I recently discovered the Paper Machines add-on to Zotero, which allows you to perform visualizations and topic modeling analyses on papers in your Zotero collection. I just so happened to have the complete proceedings of both GECCO 2014 and ALife 2014 kicking around in my Zotero database, so I decided to try comparing them. As a quick background, GECCO, which focuses on Genetic and Evolutionary Computation, and ALife, which focuses on Artificial Life, are the two main computer science* conferences that we in the Devolab tend to go to. There is substantial overlap between these conferences (GECCO has an Artificial Life track, after all), but there are also some fundamental differences in approach and focus.

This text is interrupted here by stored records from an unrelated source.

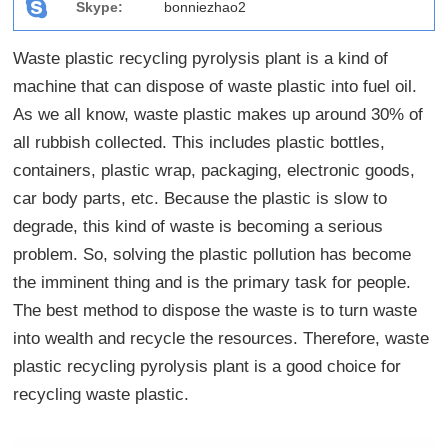
Skype:
bonniezhao2
Waste plastic recycling pyrolysis plant is a kind of
machine that can dispose of waste plastic into fuel oil.
As we all know, waste plastic makes up around 30% of
all rubbish collected. This includes plastic bottles,
containers, plastic wrap, packaging, electronic goods,
car body parts, etc. Because the plastic is slow to
degrade, this kind of waste is becoming a serious
problem. So, solving the plastic pollution has become
the imminent thing and is the primary task for people.
The best method to dispose the waste is to turn waste
into wealth and recycle the resources. Therefore, waste
plastic recycling pyrolysis plant is a good choice for
recycling waste plastic.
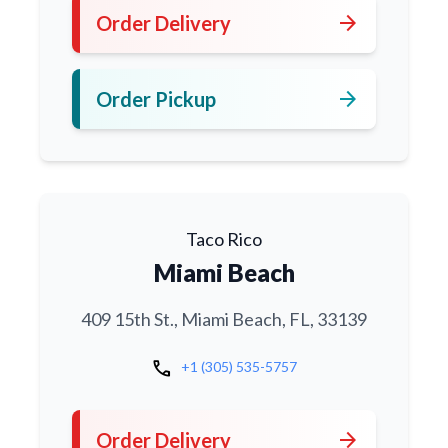
arrow_forward
Order Delivery
arrow_forward
Order Pickup
Taco Rico
Miami Beach
409 15th St., Miami Beach, FL, 33139
call
+1 (305) 535-5757
arrow_forward
Order Delivery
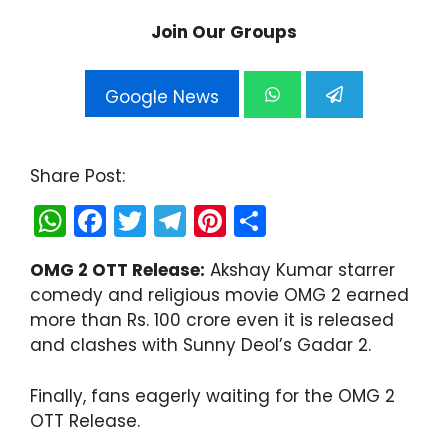
Join Our Groups
Google News
Share Post:
W
F
T
T
Pi
S
h
a
w
el
nt
h
OMG 2 OTT Release:
Akshay Kumar starrer
a
c
itt
e
er
ar
comedy and religious movie OMG 2 earned
ts
e
er
gr
e
e
more than Rs. 100 crore even it is released
A
b
a
st
and clashes with Sunny Deol’s Gadar 2.
p
o
m
Finally, fans eagerly waiting for the OMG 2
p
o
OTT Release.
k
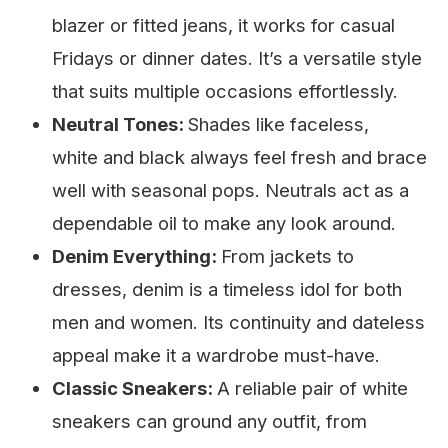
blazer or fitted jeans, it works for casual
Fridays or dinner dates. It’s a versatile style
that suits multiple occasions effortlessly.
Neutral Tones:
Shades like faceless,
white and black always feel fresh and brace
well with seasonal pops. Neutrals act as a
dependable oil to make any look around.
Denim Everything:
From jackets to
dresses, denim is a timeless idol for both
men and women. Its continuity and dateless
appeal make it a wardrobe must-have.
Classic Sneakers:
A reliable pair of white
sneakers can ground any outfit, from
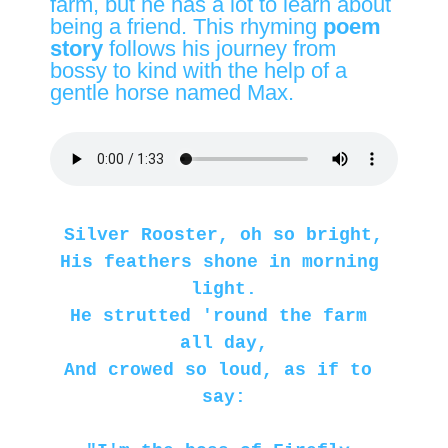
farm, but he has a lot to learn about
being a friend. This rhyming
poem
story
follows his journey from
bossy to kind with the help of a
gentle horse named Max.
Silver Rooster, oh so bright,
His feathers shone in morning 
light.
He strutted 'round the farm 
all day,
And crowed so loud, as if to 
say:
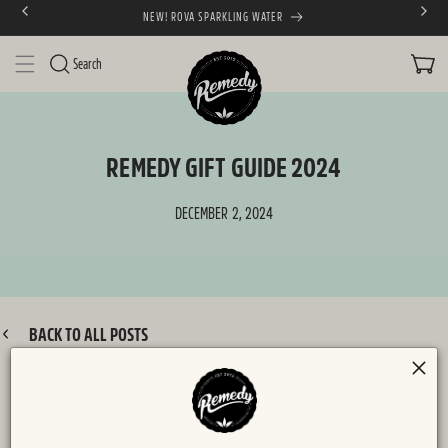
ING WATER
FREE SHIPPING AUST
SKIP TO CONTENT
CART
Search
REMEDY GIFT GUIDE 2024
DECEMBER 2, 2024
BACK TO ALL POSTS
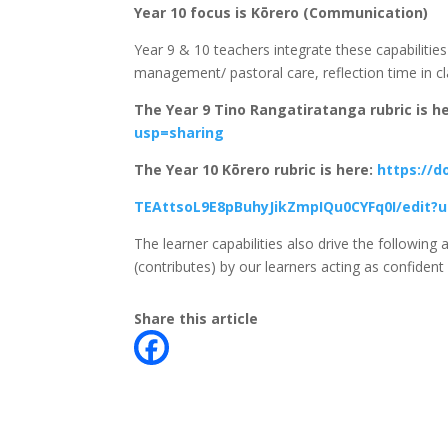
Year 10 focus is Kōrero (Communication)
Year 9 & 10 teachers integrate these capabilities 
management/ pastoral care, reflection time in cl
The Year 9 Tino Rangatiratanga rubric is h
usp=sharing
The Year 10 Kōrero rubric is here:
https://
TEAttsoL9E8pBuhyJikZmpIQu0CYFq0I/edit?u
The learner capabilities also drive the followin
(contributes) by our learners acting as confident
Share this article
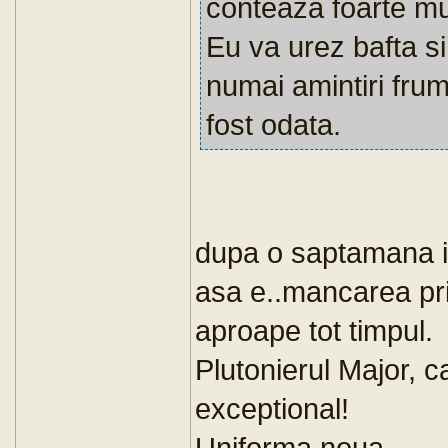
conteaza foarte mul
Eu va urez bafta s
numai amintiri fru
fost odata.
dupa o saptamana 
asa e..mancarea pri
aproape tot timpul.
Plutonierul Major, 
exceptional!
Uniforma noua...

The word clouds above do a pretty good job of capturing these differences, I think. Evolutionary Computation tends to be focused on finding solutions to problems, as suggested by the prevalence of words like “solutions”, “objective”, and “search.” As a result, there is also a greater emphasis on developing algorithms, hence the presence of Greek letters. Artificial Life, on the other hand, tends to focus more on understanding how a system as a whole works. This is reflected in the popularity of words like “complexity”, “dynamics”, and “behavior.” Artificial Life, as a field, also tends to care a lot more about biology, which explains the frequency of words like “biological,” “natural,” and “species.”
Paper Machines also allows you to create phrase nets, wherein you create a query of the form “x [regular expression] y,” and a map of common x to y mappings using that regular expression is created. Here’s an example of searching for “x and y” in the GECCO proceedings:
As you can see, this reveals a variety of words commonly paired using “and.” These include a lot of commonly paired concepts, such as “time and space”, “exploration and exploitation”, and “theory and practice.” This sort of analysis also turns up frequently-cited pairs of authors, such as Lehman and Stanley.
You can also use phrase nets to get a very rough summary of some important findings across a set of papers. For instance, a lot of the the findings at ALife that I would be interested in involve something “being sufficient to evolve” something else, or “favoring the evolution of” something else, and so on. By stringing these commonly used phrases together into the search pattern, you can create a phrase net such as the following:
Obviously this is an imperfect summary. Clearly some of these words are part of longer phrases (predators -> sophisticated, for instance). Also, many of these phrases may have been from literature review sections rather than conclusions. Still, there are some interesting sounding connections here (I’m definitely curious about that eavesdropping -> competition connection!), and a number of phrases that might make good jumping off points. We could get much more precise results with a fuller set of text-mining tools, but that is a topic for a future post.
What do you think? Does this seem useful? Notice any interesting patterns that I didn’t comment on? Does this raise new questions about either of these bodies of text? Anything I should explore in a follow-up post (potentially using the r tm library)?